*Your goal*
Apart from the pictures, every part of the records below gets retyped exactly.

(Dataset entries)
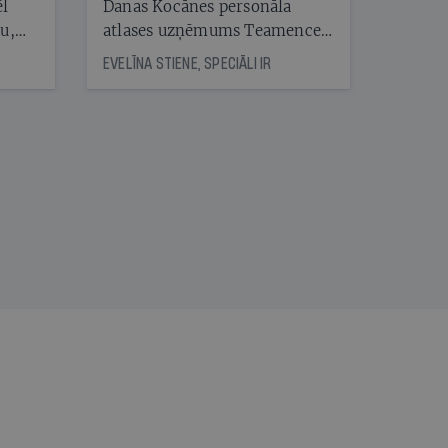
ēl
Danas Kocānes personāla
ju,
atlases uzņēmums Teamence
icas
savieno īstos uzņēmumus ar
EVELĪNA STIENE, SPECIĀLI IR
tītāju
īstajiem cilvēkiem
tēm
nāt
kad
v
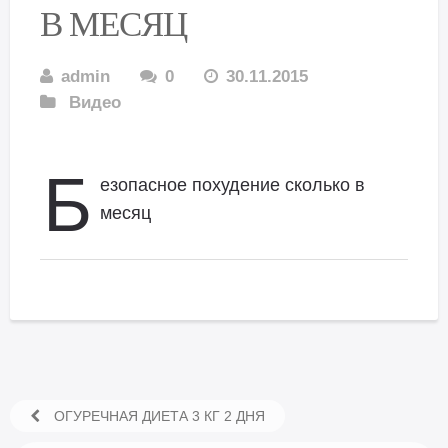
В МЕСЯЦ
admin
0
30.11.2015
Видео
Б
езопасное похудение сколько в
месяц
ОГУРЕЧНАЯ ДИЕТА 3 КГ 2 ДНЯ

*Answer to this problem*
ēl
Danas Kocānes personāla
ju,
atlases uzņēmums Teamence
icas
savieno īstos uzņēmumus ar
EVELĪNA STIENE, SPECIĀLI IR
tītāju
īstajiem cilvēkiem
tēm
nāt
kad
v
В МЕСЯЦ
admin
0
30.11.2015
Видео
Б
езопасное похудение сколько в
месяц
ОГУРЕЧНАЯ ДИЕТА 3 КГ 2 ДНЯ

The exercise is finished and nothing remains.